# Looking for long-range shooters



## Mickey Finn (Jan 21, 2005)

Hmmm, who are you recruiting for exactly?:16suspect


----------



## TSS Caddis (Mar 15, 2002)

Mickey Finn said:


> Hmmm, who are you recruiting for exactly?:16suspect


:lol:

Honestly, it should not be hard to find people capable of making 400yd shots, nor is it really that hard to do.

I site in for 200yds and bring my ranger finder into the field. Anything 300yds or closer I don't adjust my aim point. As you range animals farther from 300yds I adjust up knowing my drop at 400yds. Not really rocket science. I also use a bipod which almost makes it so any idiot can make long shots.

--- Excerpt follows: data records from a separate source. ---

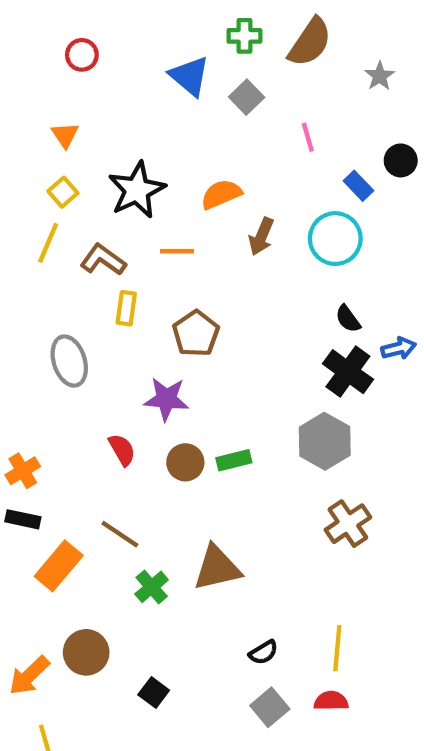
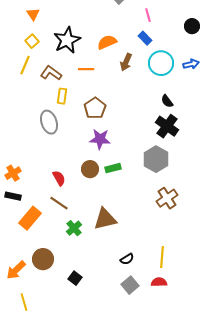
blue rectangle: (358, 186) -> (145, 38), moved
blue arrow: (399, 348) -> (191, 64), moved
gray ellipse: (69, 361) -> (49, 122), moved
purple star: (166, 399) -> (100, 139), moved
red semicircle: (122, 450) -> (59, 178), moved

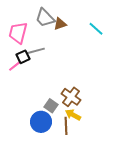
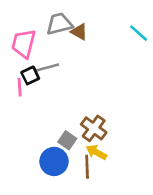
gray trapezoid: (45, 18) -> (59, 24), turned 120
brown triangle: (60, 24) -> (79, 32), turned 48
cyan line: (96, 29) -> (139, 33), moved
pink line: (15, 66) -> (20, 87), turned -56

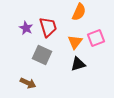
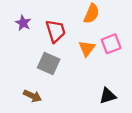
purple star: (26, 28) -> (23, 23), moved
black triangle: (78, 64) -> (108, 96), moved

I should add that a few years ago we were at a 300yd range where some guys seemed to be prepping for a trip out west. Well, they had drawn a deer on card board and were plicking away at it. When done they were congratulating themselves on their good shooting and left the cardboard at the end of the range. I almost fell over laughing when we walked down to setup. The cardboard deer was riddled from tail to nose with holes :lol: So maybe there is a little more to it


----------



## FREEPOP (Apr 11, 2002)

TSS Caddis said:


> :lol:
> 
> Honestly, it should not be hard to find people capable of making 400yd shots, nor is it really that hard to do.


Not too long ago< Jim Charmical (sp?) the gun writer for Outdoor Life did a test just to see how many people were proficient at 200 yards. It was very interesting that very few were, I think even suprized him.


----------



## 2PawsRiver (Aug 4, 2002)

Many people are capable of taking 200-400 yard shots, few are capable of doing so with an acceptable degree of accuracy.

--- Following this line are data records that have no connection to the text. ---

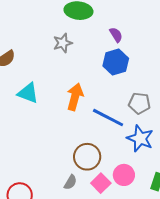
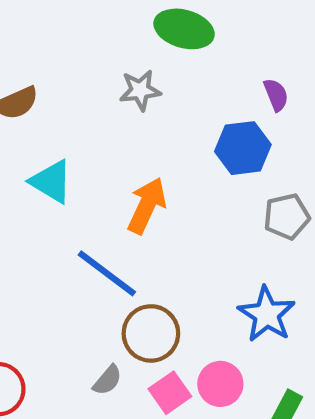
purple semicircle: (116, 35) -> (276, 95), moved
gray pentagon: (139, 103) -> (287, 217), moved, turned -30
blue line: (108, 118) -> (107, 273), moved

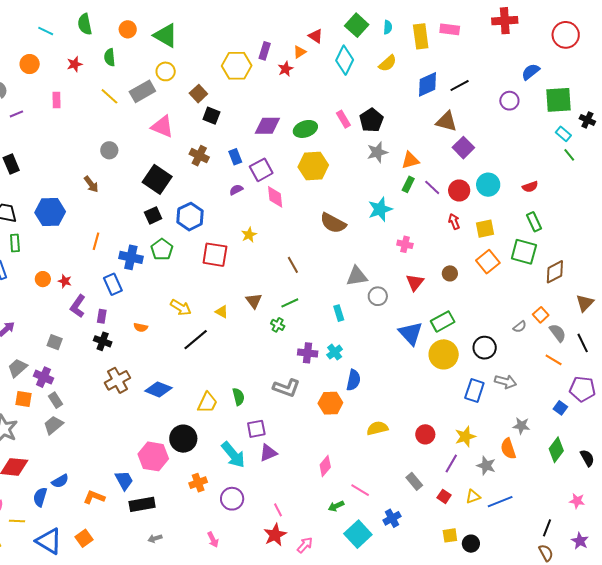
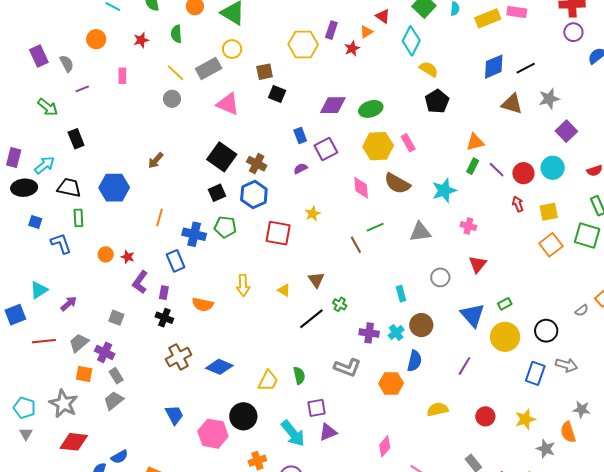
yellow rectangle: (421, 36) -> (488, 18), turned 75
yellow semicircle: (388, 63) -> (429, 69), moved, turned -108
brown square: (198, 94) -> (265, 72), turned 30
purple circle: (509, 101) -> (573, 32), moved
pink rectangle: (343, 119) -> (408, 143), moved
purple square: (463, 148) -> (566, 131), moved
gray circle: (109, 150) -> (172, 99), moved
gray star: (377, 152) -> (549, 99), moved
brown cross: (199, 156) -> (257, 164), moved
brown arrow: (91, 184) -> (156, 160), turned 78
pink diamond: (275, 197) -> (361, 188), moved
brown semicircle: (333, 223) -> (397, 184), moved
green pentagon: (162, 249) -> (225, 227), turned -30
brown circle: (450, 273) -> (421, 325), moved, size x1.5
gray triangle: (357, 276) -> (420, 232), moved
green line: (290, 303) -> (375, 227), moved
yellow arrow: (181, 308) -> (243, 285), turned 55
green rectangle: (443, 321) -> (505, 304), size x0.6
orange semicircle: (141, 327) -> (203, 304), size x1.5
black line: (196, 340) -> (311, 319), moved
purple line: (451, 463) -> (464, 366), moved
blue trapezoid: (124, 480) -> (174, 415), moved

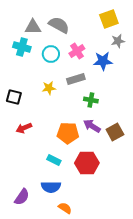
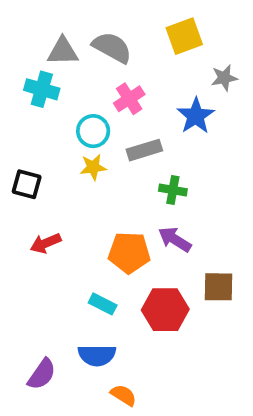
yellow square: (109, 19) -> (184, 36), moved
pink cross: (77, 51) -> (129, 99), moved
cyan circle: (51, 54) -> (93, 131), moved
blue star: (103, 61) -> (196, 116), turned -30
brown square: (115, 132) -> (218, 287), moved, turned 30

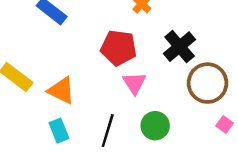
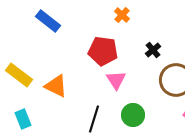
black cross: (180, 47) -> (153, 50), size x0.6
cyan rectangle: (59, 131) -> (23, 119), moved

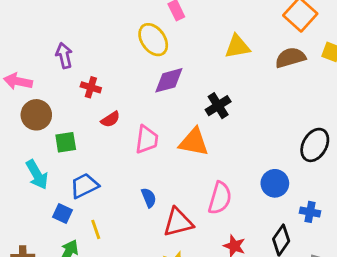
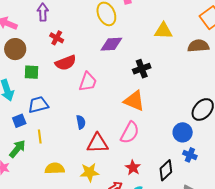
red semicircle: (110, 119) -> (66, 63), size x1.5
orange triangle: (194, 142) -> (134, 101), moved
blue circle: (275, 183) -> (183, 132), moved
blue square: (63, 214) -> (19, 121), turned 32

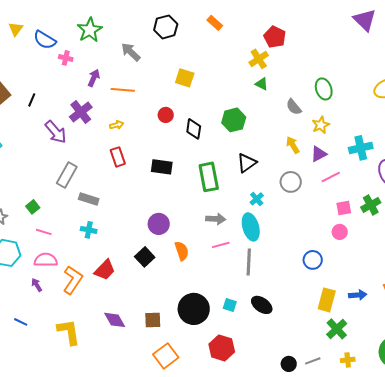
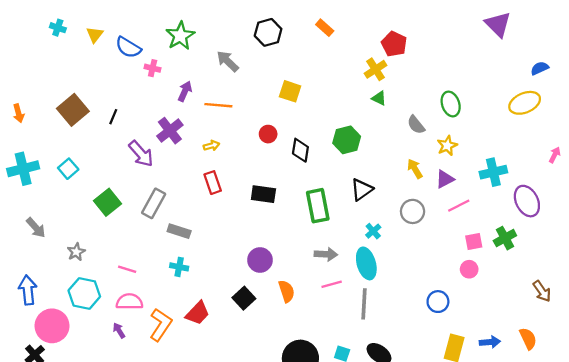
green square: (33, 207) -> (107, 202), moved, size x1.6

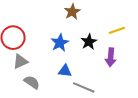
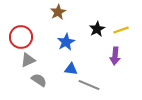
brown star: (72, 12) -> (58, 12), moved
black star: (89, 42) -> (97, 29), moved

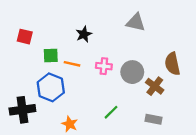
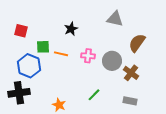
brown semicircle: (172, 64) -> (137, 43), moved, turned 48
blue hexagon: (51, 87) -> (29, 66), moved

Should be an interesting article. There is alot more to making ethical long distance shots, then just being able to shoot long distances.

Hope you come back and post a link when it'd done.


----------



## FREEPOP (Apr 11, 2002)

2PawsRiver said:


> Many people are capable of taking 200-400 yard shots, few are capable of doing so with an acceptable degree of accuracy.

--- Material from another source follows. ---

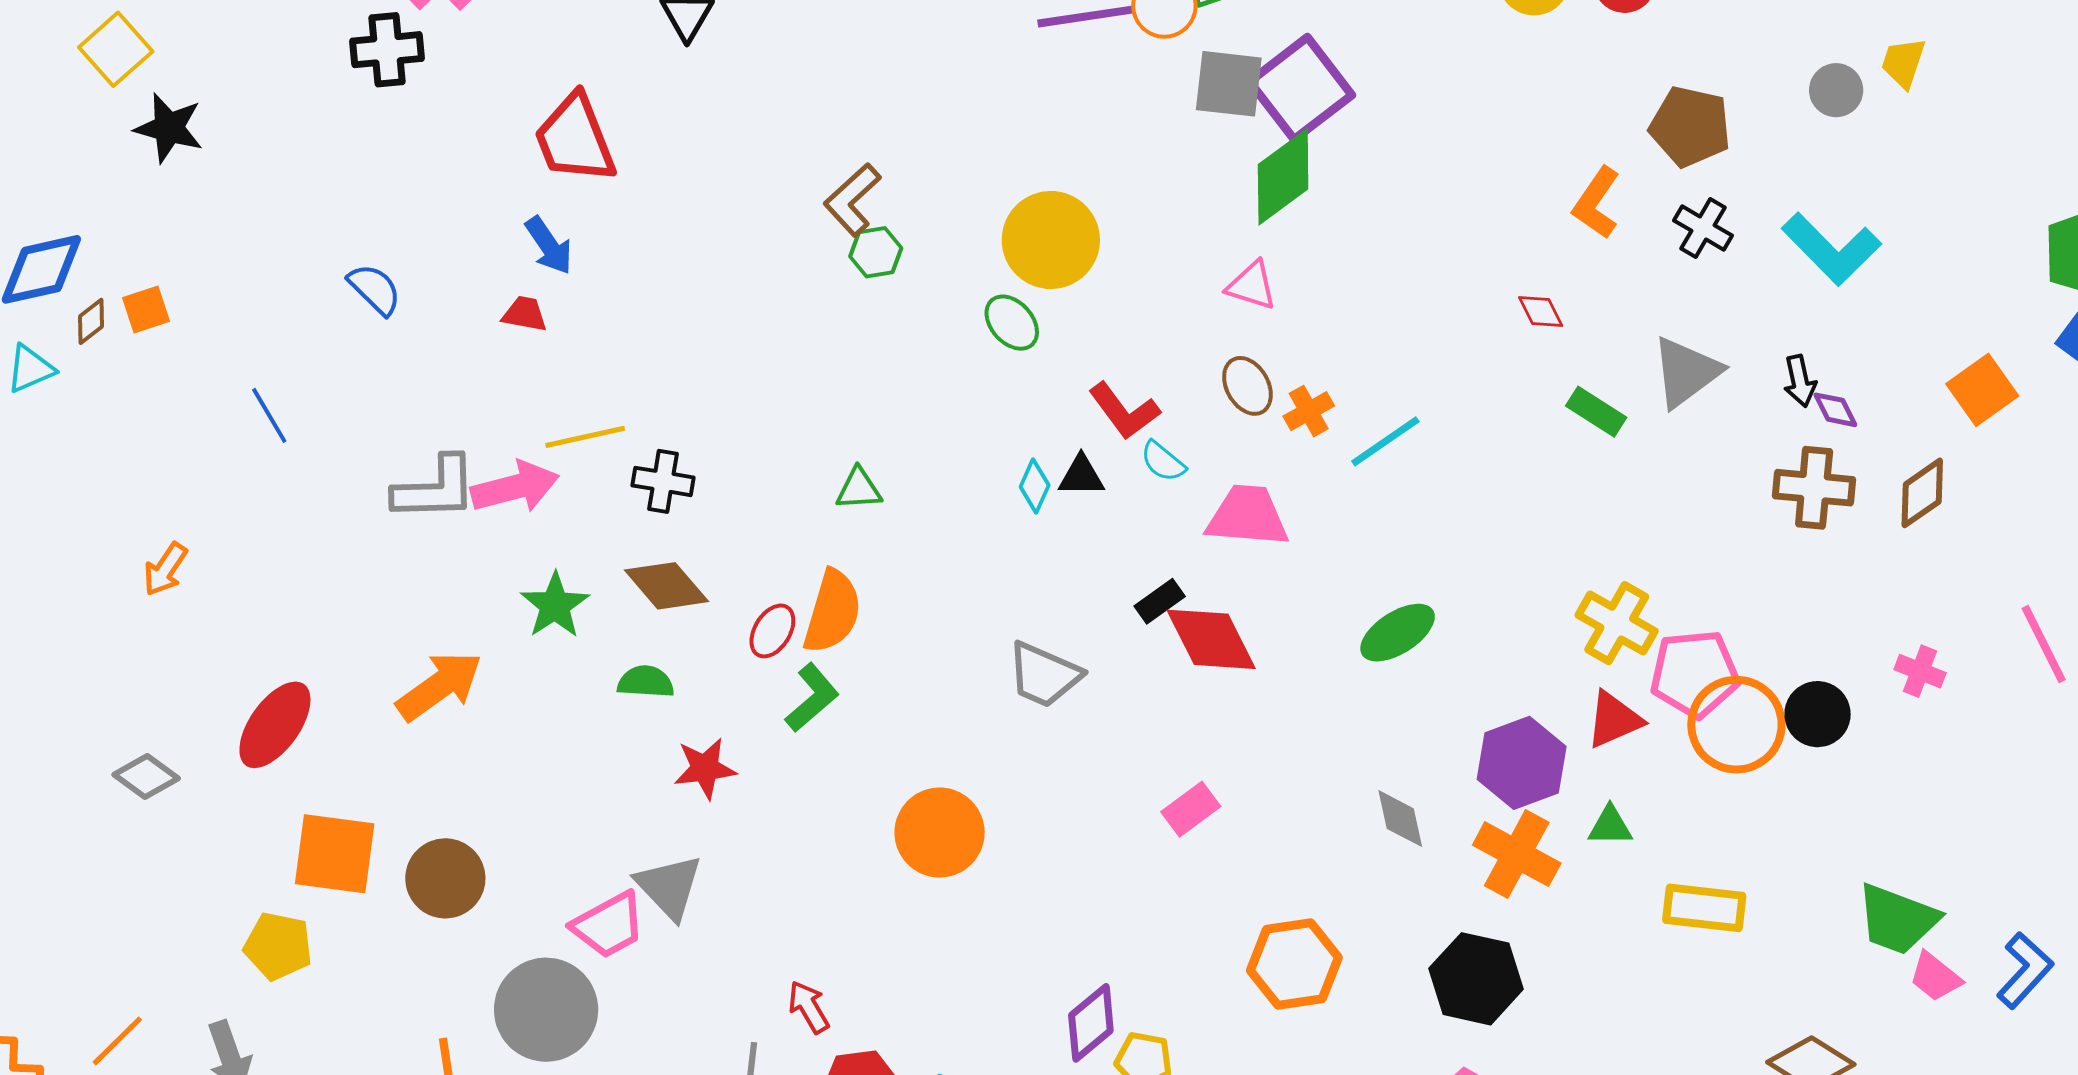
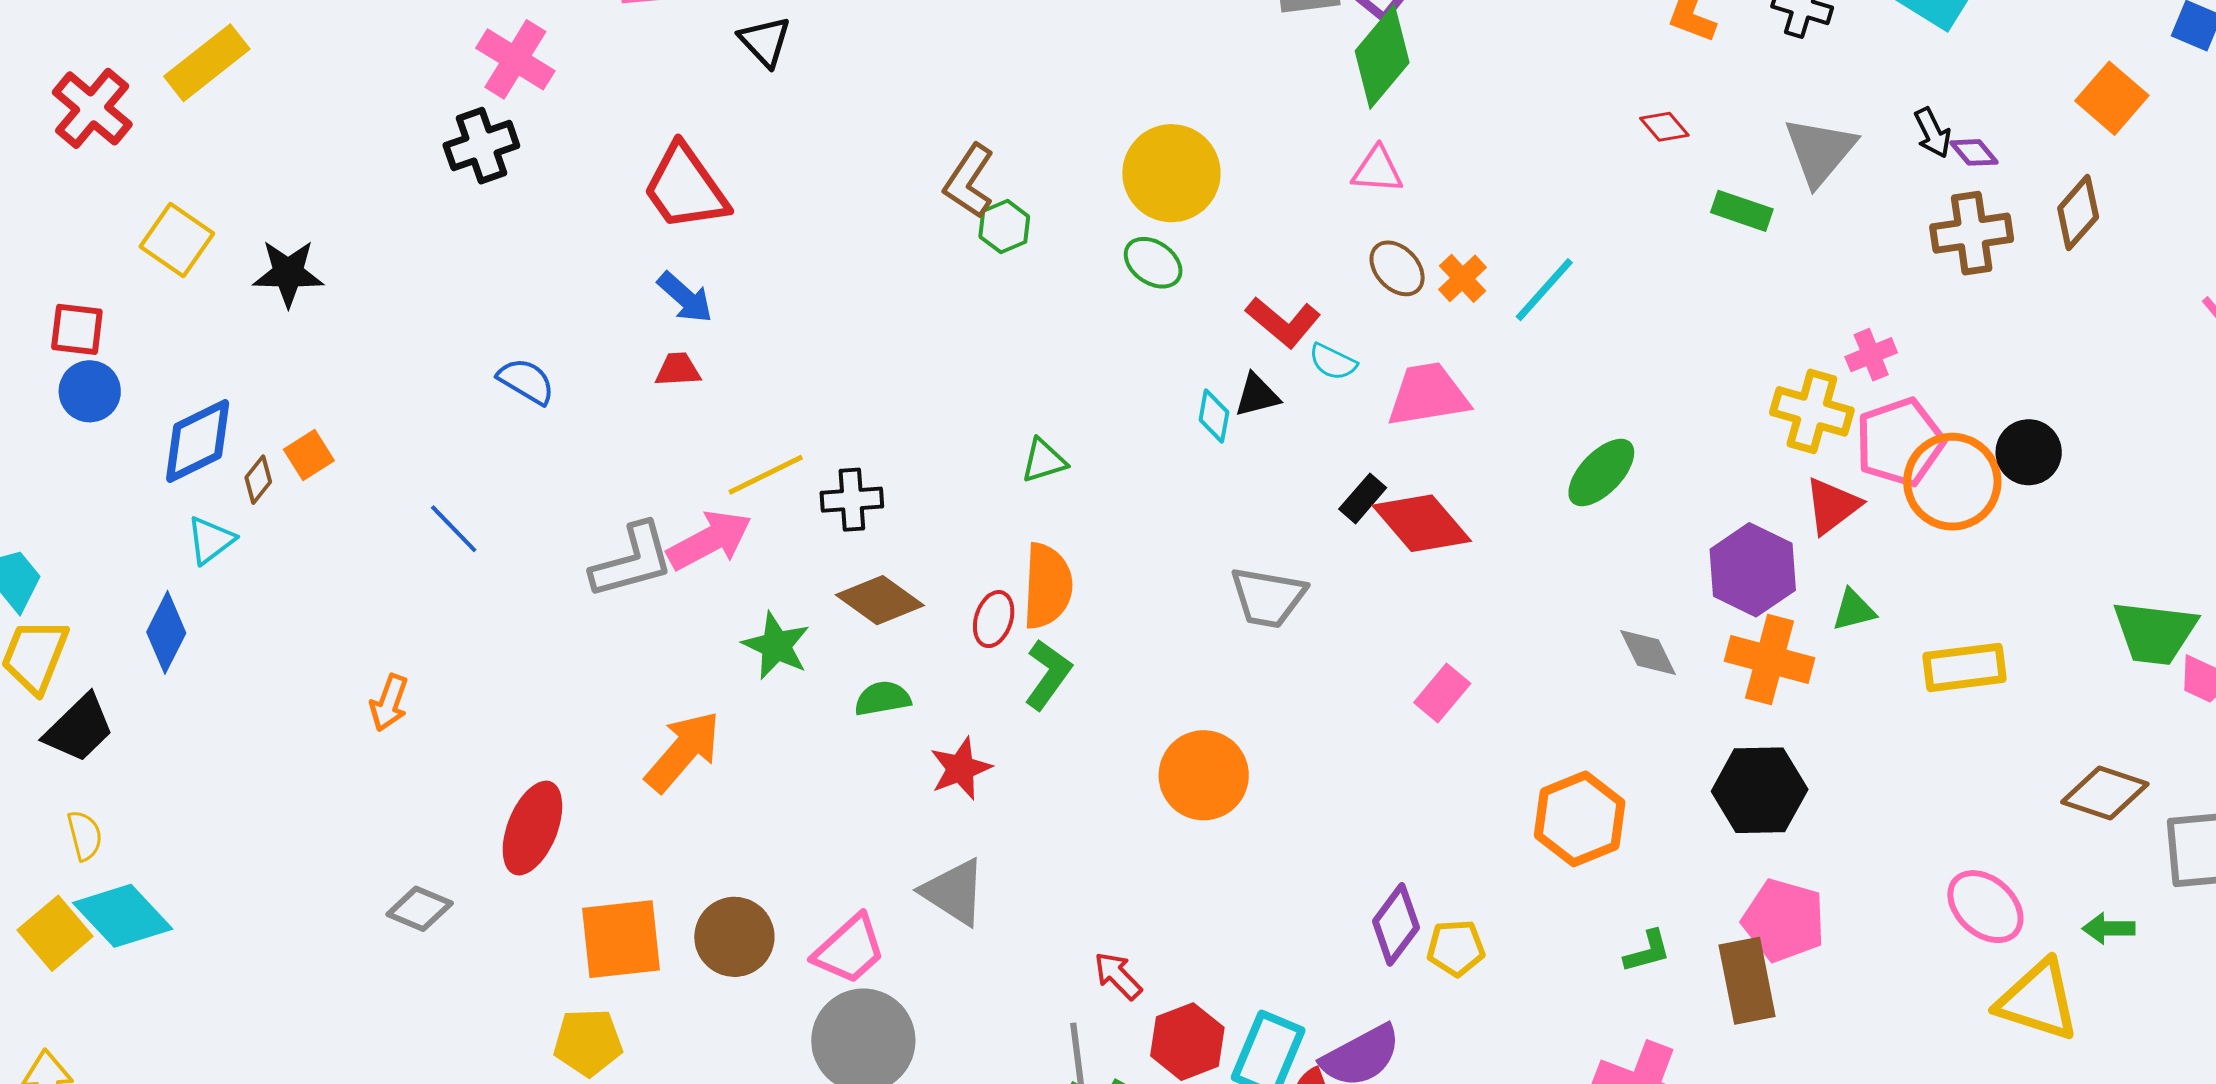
yellow square: (116, 49) -> (177, 240), moved
pink cross: (1920, 671) -> (1871, 355), moved, turned -30
pink trapezoid: (609, 925) -> (849, 950), moved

What would be the purpose of making any shot with accuracy as a secondary consideration?  :lol:


----------



## Rustyaxecamp (Mar 1, 2005)

I anchored a fat doe at a step short of 200 this fall with my 30-06. Farthest shot to date on a live animal.

It didn't feel nearly as cool as one at 20 yards with an iron sighted 30-30.

IMHO ....I'd rather brag about getting super close, than poking one way out.....

There is a website just for that type of thing http://www.longrangehunting.com/forums/index.php There used to be some MI people on there.


----------



## 2PawsRiver (Aug 4, 2002)

> What would be the purpose of making any shot with accuracy as a secondary consideration?


My point was that most people shoot farther then they are capable.

If most people were half as good a shot and they think they are, they would be twice as good a shot as they actually are..................there, wrap your mind around that


----------



## Rustyaxecamp (Mar 1, 2005)

http://www.michigan-sportsman.com/forum/showthread.php?t=150966


----------



## FREEPOP (Apr 11, 2002)

2PawsRiver said:


> My point was that most people shoot farther then they are capable.
> 
> If most people were half as good a shot and they think they are, they would be twice as good a shot as they actually are..................there, wrap your mind around that


Agreed, it a wrap :lol:

I always bit my lip when I hear stories of distances.

The neighbor and I shoot at the bow range quite frequently at 70+ yards but neither of us would do more than 30 in the woods. 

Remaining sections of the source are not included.